Industry Updates

ETF investors show hunt for fixed income yield is stronger than ever

Three bond ETFs have seen a combined $2.5bn inflows YTD

Jamie Gordon

a few paper money on a table

The hunt for yield continued last week for fixed income investors in Europe with China government debt, CoCo bonds and emerging market debt ETFs seeing inflows.

According to data from Ultumus, among the most popular products in the week to 16 April was the iShares China CNY Bond UCITS ETF (CNYB) which collected $211m inflows.

With $9.9bn assets under management (AUM), CNYB has become a haven for fixed income investors seeking out steadier yields offered by Chinese government debt versus western counterparts.

China 10-year yields have stayed within a range of roughly 3.1% to 3.3% this year. Meanwhile, US 10-year Treasuries yields have fluctuated between a far wider range of 0.9% and more than 1.7%.

Another non-western-focused ETF doing well was the iShares J.P. Morgan $ EM Bond UCITS ETF (IEMB). Already claiming the largest dollar-denominated emerging market (EM) debt product, BlackRock’s euro-denominated equivalent launched at the start of April and collected $152m last week.

Elsewhere, the Invesco AT1 Capital Bond UCITS ETF (AT1) was in demand last week booking $122m inflows. Having broken through the $1bn AUM mark in February, AT1 has continued to $1.4bn in April as investors seek yield from less traditional strategies.

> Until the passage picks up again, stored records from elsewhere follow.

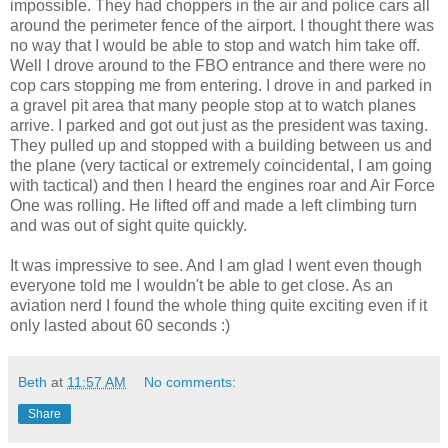
impossible. They had choppers in the air and police cars all
around the perimeter fence of the airport. I thought there was
no way that I would be able to stop and watch him take off.
Well I drove around to the FBO entrance and there were no
cop cars stopping me from entering. I drove in and parked in
a gravel pit area that many people stop at to watch planes
arrive. I parked and got out just as the president was taxing.
They pulled up and stopped with a building between us and
the plane (very tactical or extremely coincidental, I am going
with tactical) and then I heard the engines roar and Air Force
One was rolling. He lifted off and made a left climbing turn
and was out of sight quite quickly.
It was impressive to see. And I am glad I went even though
everyone told me I wouldn't be able to get close. As an
aviation nerd I found the whole thing quite exciting even if it
only lasted about 60 seconds :)
Beth
at
11:57 AM
No comments:
Share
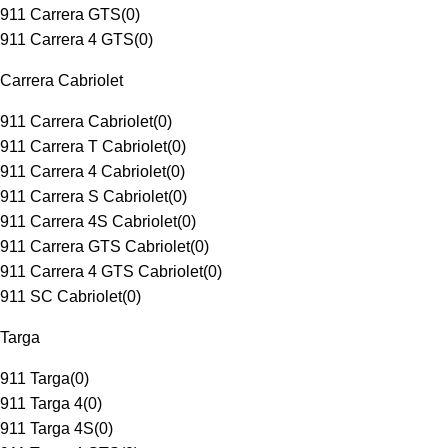
911 Carrera GTS
(
0
)
911 Carrera 4 GTS
(
0
)
Carrera Cabriolet
911 Carrera Cabriolet
(
0
)
911 Carrera T Cabriolet
(
0
)
911 Carrera 4 Cabriolet
(
0
)
911 Carrera S Cabriolet
(
0
)
911 Carrera 4S Cabriolet
(
0
)
911 Carrera GTS Cabriolet
(
0
)
911 Carrera 4 GTS Cabriolet
(
0
)
911 SC Cabriolet
(
0
)
Targa
911 Targa
(
0
)
911 Targa 4
(
0
)
911 Targa 4S
(
0
)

AT1 tracks a basket of contingent convertible (CoCo) bonds which differ from other high-risk fixed income vehicles in that they have a specific strike price. Once an issuer’s capital drops below a pre-determined level, the loan is liquidated and converted into equity to be held by the lender.

This offers the investor an added level of comfort when lending to higher-risk issuers, with a safety mechanism acting as a get-out as long as the initial issuer does not go bust.

Finally, the Lyxor Core Euro Government Inflation-Linked Bond UCITS ETF (MTI) added $82m in the week to 16 April as those not wanting to abandon western government debt searched for an inflation hedge.

Though some are not convinced by the inflation narrative, respective announcements by the Federal Open Market Committee and Bank of England on keeping interest rates frozen prompted many investors to keep inflation hedges in play for the foreseeable.

Rising German bund yields and a European bond sell-off on Monday prompted US Treasuries to follow suit. Ahead of the next meeting of the European Central Bank of Thursday, Saxo Bank CIO Steen Jakobsen said Europe’s monetary regulator needs to reiterate its commitment to keeping bond yields steady.

“The improving European economic outlook might mean higher inflation, and higher European sovereign yields,” Jakobsen said. “Strategists from the street highlight there is a risk on Thursday that the ECB will disappoint because the central bank might not be as committed to keeping bond yields in check in light of the improving economic backdrop.”